### TASK DIRECTIONS
Below are lines of data, and only some are wanted. Please repeat exactly those from the line that has "Image resolution: width=1280, height=778." through the line that has "Current Status (394, 697)".

### MATERIAL FOR THIS EXERCISE
════════════════════

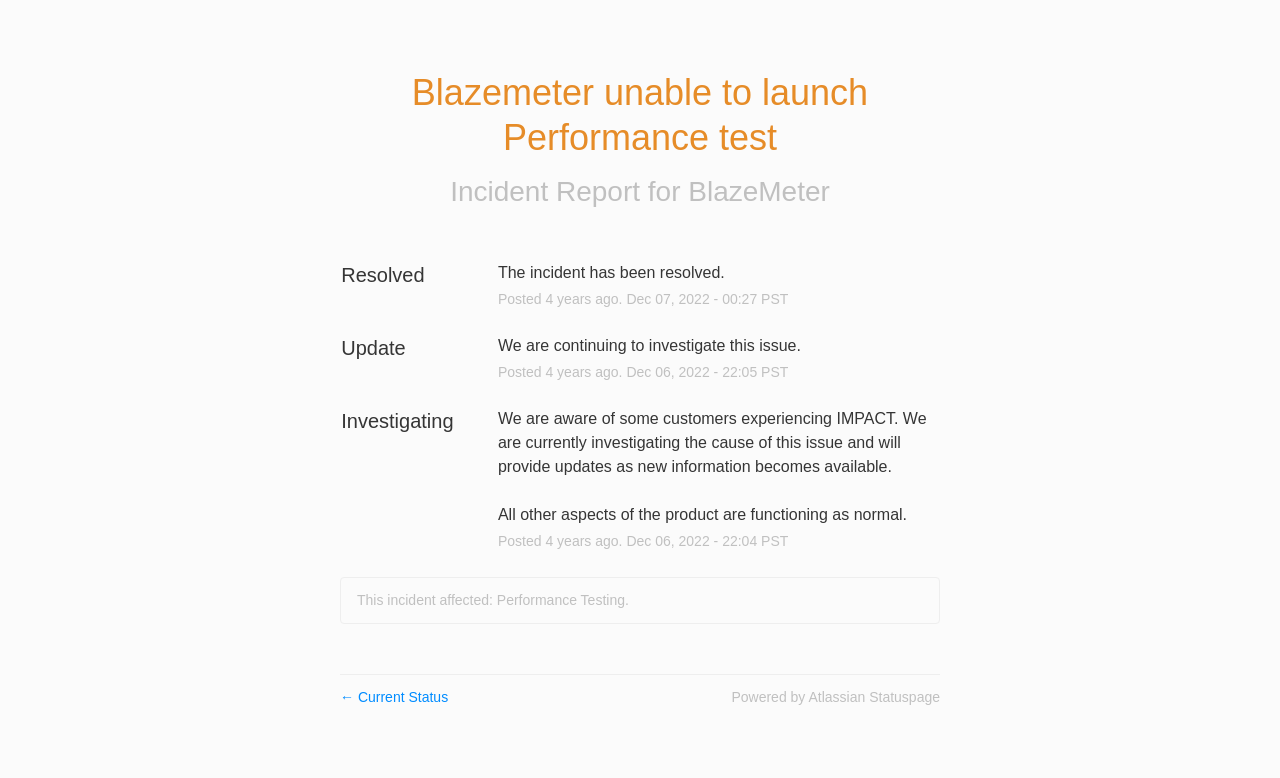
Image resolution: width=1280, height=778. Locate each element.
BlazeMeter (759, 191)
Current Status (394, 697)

════════════════════

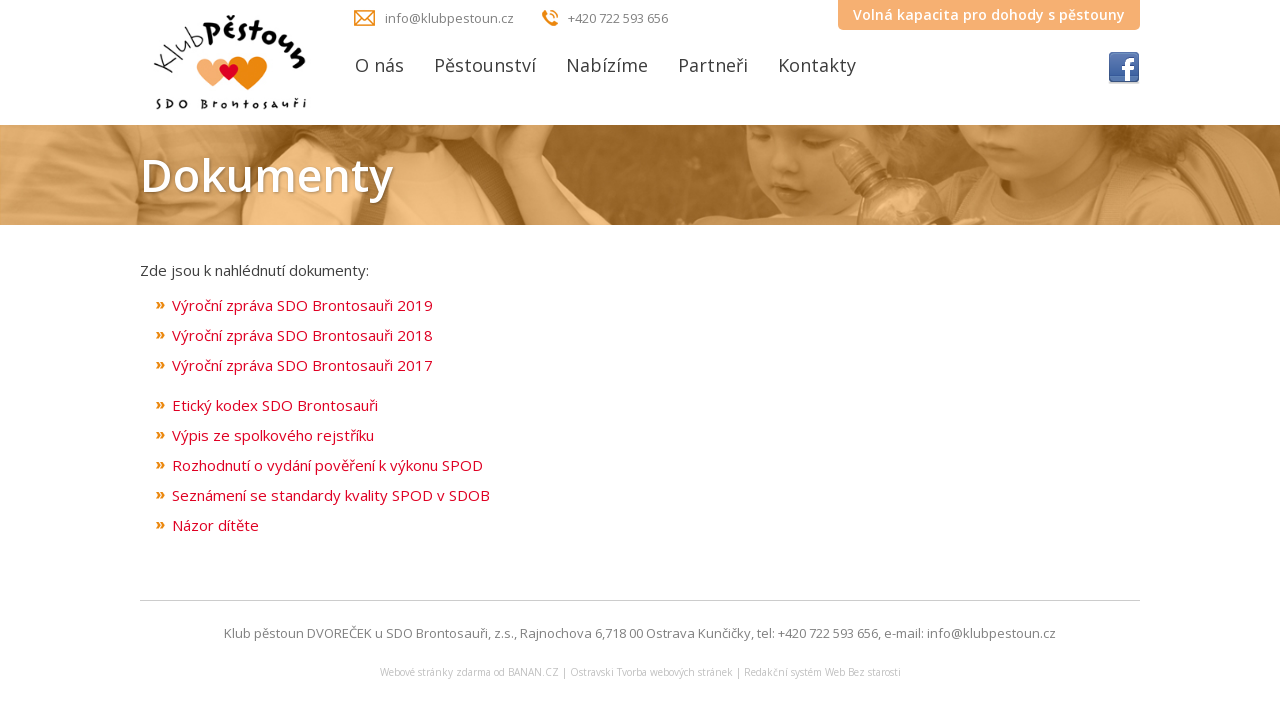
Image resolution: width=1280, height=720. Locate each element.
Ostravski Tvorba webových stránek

════════════════════

### EXERCISE RESULT
Image resolution: width=1280, height=778. Locate each element.
BlazeMeter (759, 191)
Current Status (394, 697)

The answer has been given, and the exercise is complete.